Union power came down to bargaining leverage, and the IBU had no leverage. The warehouse employees couldn’t afford to strike, and everybody knew it, including Koch Industries.

David Franzen listened to the speech, slightly awed to see Hammond lose his temper. “He’s saying, ‘This is it guys. This is your best offer. You’re not going to strike anyway,’ ” Franzen recalled. “ ‘If you didn’t do it last time, what makes you think you’re going to do it this time? None of you guys did anything about it. We told you to get ready in four years, and you didn’t get ready.’ ”

Then Hammond made the comment that everyone remembered for years: “You guys are nothing but a bunch of Trump lovers. Go ahead—vote for him,” Franzen recalled Hammond saying.

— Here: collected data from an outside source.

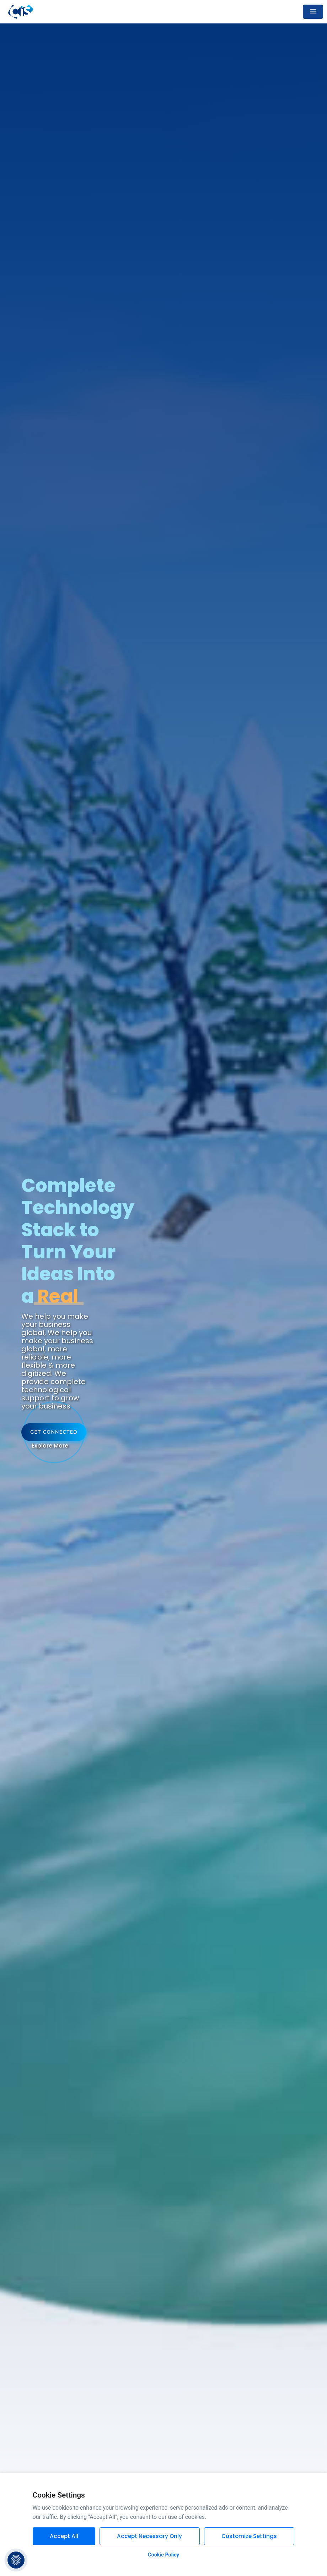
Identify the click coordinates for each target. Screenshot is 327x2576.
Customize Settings (249, 2536)
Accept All (64, 2536)
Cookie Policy (163, 2555)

Hammond was finished, and he got off the stage. Dodge didn’t quite know what to think. Hammond had actually turned into the Hammer, but against his own union members. “He basically told them off and told them: ‘Vote no on the fucking thing. Dodger and I will sit back down and talk some fucking more with them.’ ”

The union members cast their vote in an election that felt like a foregone conclusion. The contract passed with over 65 percent of the vote. And that’s how Steve Hammond retired from the IBU.